Et maintenant, supposons que l’on ouvre la profession de médecin à des étudiants en kinésithérapie, à des infirmières. Que l’on accorde le titre d’inspecteur des finances à tout énarque, pas seulement à ceux qui sortent « dans la botte ». On s’accorderait à dire que ça dévalorise le titre de médecin comme la qualification d’inspecteur des finances. Il est vrai que l’on prend ici comme exemple, des qualifications données sur un critère de classement, ou de réussite à un examen, dont chacun s’accorde à dire qu’ils conditionnent la validité du titre. Ce ne serait pas comparable à la question du mariage ou de la nationalité qui concernent des hommes égaux en droit du fait même de leur qualité d’homme. Ce n’est certes pas directement comparable, mais illustre bien le fait que tout groupe, toute institution ne définit pas seulement par sa définition mais aussi par ses membres. Dans tout groupe organisé il y a des conditions d’accès, et les changer modifie la nature du groupe. On ne doit donc pas s’étonner ni se scandaliser, si l’ouverture du mariage à tous a fait réagir des membres de cette institution qui estiment qu’elle en est changée, y compris pour ceux qui étaient déjà mariés dans la forme traditionnelle.

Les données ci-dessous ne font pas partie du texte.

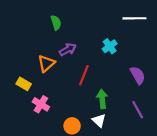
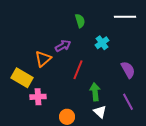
green semicircle: (56, 23) -> (80, 21), moved
yellow rectangle: (24, 84) -> (22, 78), size x1.5
pink cross: (41, 104) -> (38, 97), turned -35
white triangle: (99, 120) -> (100, 112), moved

Il y a là deux formes de pensée où l’on reconnait facilement des clivages politiques traditionnellement attachés à la gauche et à la droite, mais en fait plus exactement, ce qui sépare les libéraux des conservateurs. Les libéraux considèrent que, par principe, l’ouverture est meilleure. Tout doit être fait pour faciliter les échanges comme source d’enrichissement mutuel. Tout doit être fait contre le protectionnisme et le repli sur soi. Deux termes que l’on retrouve sans cesse dans les discours de François Hollande. C’est donc la défense de l’Europe à tout prix, contre la nation, taxée de nationalisme, ou contre la protection de l’économie taxée de protectionnisme.

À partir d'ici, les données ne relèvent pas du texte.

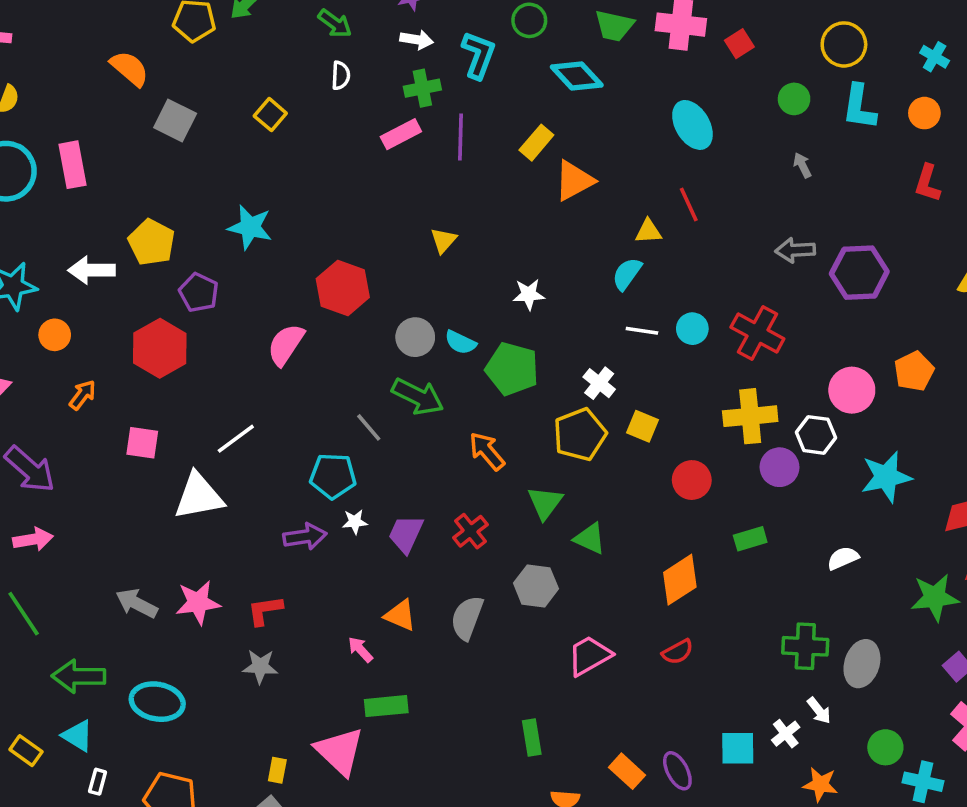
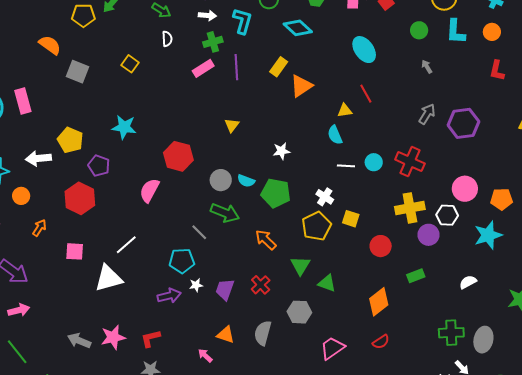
gray arrow: (795, 250) -> (427, 114), turned 130
cyan semicircle: (627, 274) -> (335, 135), turned -54
orange pentagon: (914, 371) -> (502, 199), moved, turned 30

Il est clair que cette ouverture pour tous atteint, paradoxalement, ses limites, ses frontières. Car une ouverture incontrôlée finit par détruire la définition du groupe, son identité. À force de se remplir, on ne sait plus ce qui le définit. La disparité des membres se traduit par le vide de ce qui définit le groupe. Quand tout le monde peut rentrer dans un club, il n’a plus lieu d’être, quand plus rien ne le distingue. On ne peut pas se contenter du contenant sans se préoccuper du contenu.

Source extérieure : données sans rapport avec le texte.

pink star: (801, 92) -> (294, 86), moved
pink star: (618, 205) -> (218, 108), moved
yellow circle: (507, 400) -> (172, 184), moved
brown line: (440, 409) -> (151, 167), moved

Caricature dira-t-on. En effet, tout comme il est caricatural de rabaisser les défenseurs d’une certaine continuité à la France racornie, moisie, et pourquoi pas, nauséabonde, on ne peut pas non plus dire que les partisans de l’ouverture veulent dissoudre toutes les institutions dans un ensemble informe.

Néanmoins, ouverture, accueil et tolérance étant unanimement considérés comme des notions positives, le simplisme du débat fait que ceux qui y mettent des nuances sont aussitôt soupçonnés, puis vite accusés de fermeture, de repli et d’intolérance.